→ What you need to do
Exact reproduction is needed for the lines from the one with "See the attached image. Segment: 'colon'." to the end of the listing below, and for no other lines.

→ Stored data
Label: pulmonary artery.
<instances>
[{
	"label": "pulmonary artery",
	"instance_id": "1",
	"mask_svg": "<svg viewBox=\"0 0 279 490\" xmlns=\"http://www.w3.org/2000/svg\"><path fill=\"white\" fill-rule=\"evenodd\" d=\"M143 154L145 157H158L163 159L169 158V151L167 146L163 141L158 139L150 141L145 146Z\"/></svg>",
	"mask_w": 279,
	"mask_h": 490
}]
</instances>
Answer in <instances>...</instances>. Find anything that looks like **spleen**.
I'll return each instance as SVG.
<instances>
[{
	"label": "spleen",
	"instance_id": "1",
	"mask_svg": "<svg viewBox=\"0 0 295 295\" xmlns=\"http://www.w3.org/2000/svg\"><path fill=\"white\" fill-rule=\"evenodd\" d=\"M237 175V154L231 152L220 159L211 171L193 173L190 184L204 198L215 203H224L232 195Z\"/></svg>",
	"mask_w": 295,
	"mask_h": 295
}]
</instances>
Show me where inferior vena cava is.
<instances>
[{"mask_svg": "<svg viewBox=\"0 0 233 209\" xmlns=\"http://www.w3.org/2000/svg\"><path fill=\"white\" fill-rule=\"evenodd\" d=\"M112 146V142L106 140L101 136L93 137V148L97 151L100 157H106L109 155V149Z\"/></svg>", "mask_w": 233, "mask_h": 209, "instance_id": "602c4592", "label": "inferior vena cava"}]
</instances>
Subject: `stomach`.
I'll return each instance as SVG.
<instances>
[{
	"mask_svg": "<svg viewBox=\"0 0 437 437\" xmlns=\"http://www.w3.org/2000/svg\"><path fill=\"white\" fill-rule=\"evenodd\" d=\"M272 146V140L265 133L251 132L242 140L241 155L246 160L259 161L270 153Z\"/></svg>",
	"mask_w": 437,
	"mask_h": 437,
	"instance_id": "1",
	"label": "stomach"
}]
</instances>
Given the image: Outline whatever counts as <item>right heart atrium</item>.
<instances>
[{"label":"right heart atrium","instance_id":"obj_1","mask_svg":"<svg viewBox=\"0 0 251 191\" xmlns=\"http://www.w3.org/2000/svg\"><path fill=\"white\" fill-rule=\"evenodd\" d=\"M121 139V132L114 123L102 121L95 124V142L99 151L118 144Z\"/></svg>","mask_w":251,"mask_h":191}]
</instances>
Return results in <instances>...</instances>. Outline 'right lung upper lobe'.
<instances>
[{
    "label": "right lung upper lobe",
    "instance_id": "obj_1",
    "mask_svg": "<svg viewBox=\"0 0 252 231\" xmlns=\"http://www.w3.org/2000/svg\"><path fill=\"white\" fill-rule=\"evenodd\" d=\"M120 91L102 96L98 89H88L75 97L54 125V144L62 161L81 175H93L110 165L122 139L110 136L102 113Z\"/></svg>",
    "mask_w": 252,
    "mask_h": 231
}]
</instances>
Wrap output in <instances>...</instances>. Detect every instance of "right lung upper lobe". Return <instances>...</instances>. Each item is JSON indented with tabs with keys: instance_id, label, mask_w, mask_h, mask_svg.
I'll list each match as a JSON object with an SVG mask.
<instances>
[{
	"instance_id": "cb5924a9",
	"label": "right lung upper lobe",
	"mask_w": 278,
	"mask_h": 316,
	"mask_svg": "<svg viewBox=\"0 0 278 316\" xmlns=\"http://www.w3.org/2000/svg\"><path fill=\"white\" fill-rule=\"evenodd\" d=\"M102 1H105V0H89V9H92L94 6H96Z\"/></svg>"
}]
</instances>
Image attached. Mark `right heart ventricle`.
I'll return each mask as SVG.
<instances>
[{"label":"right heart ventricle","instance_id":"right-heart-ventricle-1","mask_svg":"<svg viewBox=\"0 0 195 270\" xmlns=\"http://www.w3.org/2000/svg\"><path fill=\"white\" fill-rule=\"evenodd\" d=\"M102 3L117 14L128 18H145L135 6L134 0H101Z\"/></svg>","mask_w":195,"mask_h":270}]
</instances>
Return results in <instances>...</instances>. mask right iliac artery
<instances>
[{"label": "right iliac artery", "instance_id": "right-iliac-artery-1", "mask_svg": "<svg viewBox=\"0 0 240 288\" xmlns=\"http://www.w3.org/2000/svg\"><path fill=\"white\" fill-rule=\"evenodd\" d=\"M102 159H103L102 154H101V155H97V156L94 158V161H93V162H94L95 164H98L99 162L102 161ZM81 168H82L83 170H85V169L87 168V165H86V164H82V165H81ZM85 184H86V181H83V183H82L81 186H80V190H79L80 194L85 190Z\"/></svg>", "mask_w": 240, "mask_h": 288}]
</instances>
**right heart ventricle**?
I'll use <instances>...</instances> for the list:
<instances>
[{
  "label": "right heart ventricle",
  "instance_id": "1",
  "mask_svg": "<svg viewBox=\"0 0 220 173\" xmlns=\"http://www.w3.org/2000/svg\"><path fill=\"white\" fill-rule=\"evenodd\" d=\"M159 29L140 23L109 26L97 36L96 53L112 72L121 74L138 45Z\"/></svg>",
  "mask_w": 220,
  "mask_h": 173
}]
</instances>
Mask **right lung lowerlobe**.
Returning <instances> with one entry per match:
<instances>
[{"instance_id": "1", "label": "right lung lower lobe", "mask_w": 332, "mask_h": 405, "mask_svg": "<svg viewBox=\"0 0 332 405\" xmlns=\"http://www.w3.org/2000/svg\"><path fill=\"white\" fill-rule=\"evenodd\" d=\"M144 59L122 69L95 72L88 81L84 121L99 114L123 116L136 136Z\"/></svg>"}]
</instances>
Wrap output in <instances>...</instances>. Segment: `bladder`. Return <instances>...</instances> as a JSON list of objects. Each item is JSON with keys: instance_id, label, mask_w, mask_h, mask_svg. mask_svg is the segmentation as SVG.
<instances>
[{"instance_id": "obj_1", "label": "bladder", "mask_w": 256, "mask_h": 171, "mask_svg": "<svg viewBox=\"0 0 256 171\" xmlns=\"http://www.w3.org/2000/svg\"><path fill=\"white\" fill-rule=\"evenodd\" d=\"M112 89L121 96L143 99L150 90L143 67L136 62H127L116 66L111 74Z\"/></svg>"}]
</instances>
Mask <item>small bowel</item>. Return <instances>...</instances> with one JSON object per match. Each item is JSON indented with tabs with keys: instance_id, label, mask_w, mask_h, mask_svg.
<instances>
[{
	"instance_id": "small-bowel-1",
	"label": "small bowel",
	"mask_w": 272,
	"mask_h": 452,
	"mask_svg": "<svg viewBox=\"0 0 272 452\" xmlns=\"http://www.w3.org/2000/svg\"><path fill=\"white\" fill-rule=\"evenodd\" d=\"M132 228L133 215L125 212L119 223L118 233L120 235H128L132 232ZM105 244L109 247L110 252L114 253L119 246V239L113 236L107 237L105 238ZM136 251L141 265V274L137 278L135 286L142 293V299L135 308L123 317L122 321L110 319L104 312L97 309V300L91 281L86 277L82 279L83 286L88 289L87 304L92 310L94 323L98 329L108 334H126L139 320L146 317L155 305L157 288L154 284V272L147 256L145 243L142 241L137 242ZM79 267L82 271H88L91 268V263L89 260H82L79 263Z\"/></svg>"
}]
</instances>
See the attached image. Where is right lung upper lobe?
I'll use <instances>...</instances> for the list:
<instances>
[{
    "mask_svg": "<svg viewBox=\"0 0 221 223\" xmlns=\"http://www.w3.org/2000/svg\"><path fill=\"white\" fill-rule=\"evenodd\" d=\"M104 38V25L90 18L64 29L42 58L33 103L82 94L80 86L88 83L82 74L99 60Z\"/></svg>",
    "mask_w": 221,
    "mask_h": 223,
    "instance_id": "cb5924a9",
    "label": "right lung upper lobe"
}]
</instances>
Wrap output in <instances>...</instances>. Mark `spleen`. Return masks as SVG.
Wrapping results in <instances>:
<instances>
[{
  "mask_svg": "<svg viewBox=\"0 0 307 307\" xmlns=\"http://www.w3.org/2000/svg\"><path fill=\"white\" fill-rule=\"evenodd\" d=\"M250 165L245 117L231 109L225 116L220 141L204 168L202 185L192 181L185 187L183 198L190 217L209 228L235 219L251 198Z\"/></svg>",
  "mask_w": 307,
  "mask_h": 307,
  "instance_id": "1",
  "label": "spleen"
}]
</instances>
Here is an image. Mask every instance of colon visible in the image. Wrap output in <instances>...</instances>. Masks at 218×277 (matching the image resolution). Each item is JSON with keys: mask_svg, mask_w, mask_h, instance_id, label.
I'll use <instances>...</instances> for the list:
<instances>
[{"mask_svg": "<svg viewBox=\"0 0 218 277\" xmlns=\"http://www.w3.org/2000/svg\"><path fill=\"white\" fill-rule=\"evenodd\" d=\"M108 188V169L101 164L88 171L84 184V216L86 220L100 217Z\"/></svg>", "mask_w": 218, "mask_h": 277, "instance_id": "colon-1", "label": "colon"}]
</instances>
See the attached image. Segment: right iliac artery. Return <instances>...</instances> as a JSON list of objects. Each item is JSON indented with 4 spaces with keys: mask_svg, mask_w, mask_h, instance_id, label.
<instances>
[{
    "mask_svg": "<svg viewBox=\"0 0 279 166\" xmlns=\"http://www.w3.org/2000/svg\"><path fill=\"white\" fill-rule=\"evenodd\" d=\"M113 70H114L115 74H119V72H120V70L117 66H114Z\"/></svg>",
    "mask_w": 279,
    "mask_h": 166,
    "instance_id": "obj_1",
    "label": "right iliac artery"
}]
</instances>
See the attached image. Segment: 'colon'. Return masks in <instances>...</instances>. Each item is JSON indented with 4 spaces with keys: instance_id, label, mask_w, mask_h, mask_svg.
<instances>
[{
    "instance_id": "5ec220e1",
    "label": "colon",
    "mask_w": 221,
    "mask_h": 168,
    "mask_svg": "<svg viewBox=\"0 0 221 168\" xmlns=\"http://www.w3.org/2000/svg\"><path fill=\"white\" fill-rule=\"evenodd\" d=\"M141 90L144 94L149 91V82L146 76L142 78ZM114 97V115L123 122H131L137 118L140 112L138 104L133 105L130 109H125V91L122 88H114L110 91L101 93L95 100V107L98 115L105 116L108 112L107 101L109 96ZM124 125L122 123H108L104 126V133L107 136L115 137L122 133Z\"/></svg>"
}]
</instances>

→ Response area
See the attached image. Segment: 'colon'. Return masks in <instances>...</instances>. Each item is JSON indented with 4 spaces with keys: instance_id, label, mask_w, mask_h, mask_svg.
<instances>
[{
    "instance_id": "5ec220e1",
    "label": "colon",
    "mask_w": 221,
    "mask_h": 168,
    "mask_svg": "<svg viewBox=\"0 0 221 168\" xmlns=\"http://www.w3.org/2000/svg\"><path fill=\"white\" fill-rule=\"evenodd\" d=\"M141 90L144 94L149 91V82L146 76L142 78ZM114 97V115L123 122H131L137 118L140 112L138 104L133 105L130 109H125V91L122 88H114L110 91L101 93L95 100V107L98 115L105 116L108 112L107 101L109 96ZM124 125L122 123H108L104 126V133L107 136L115 137L122 133Z\"/></svg>"
}]
</instances>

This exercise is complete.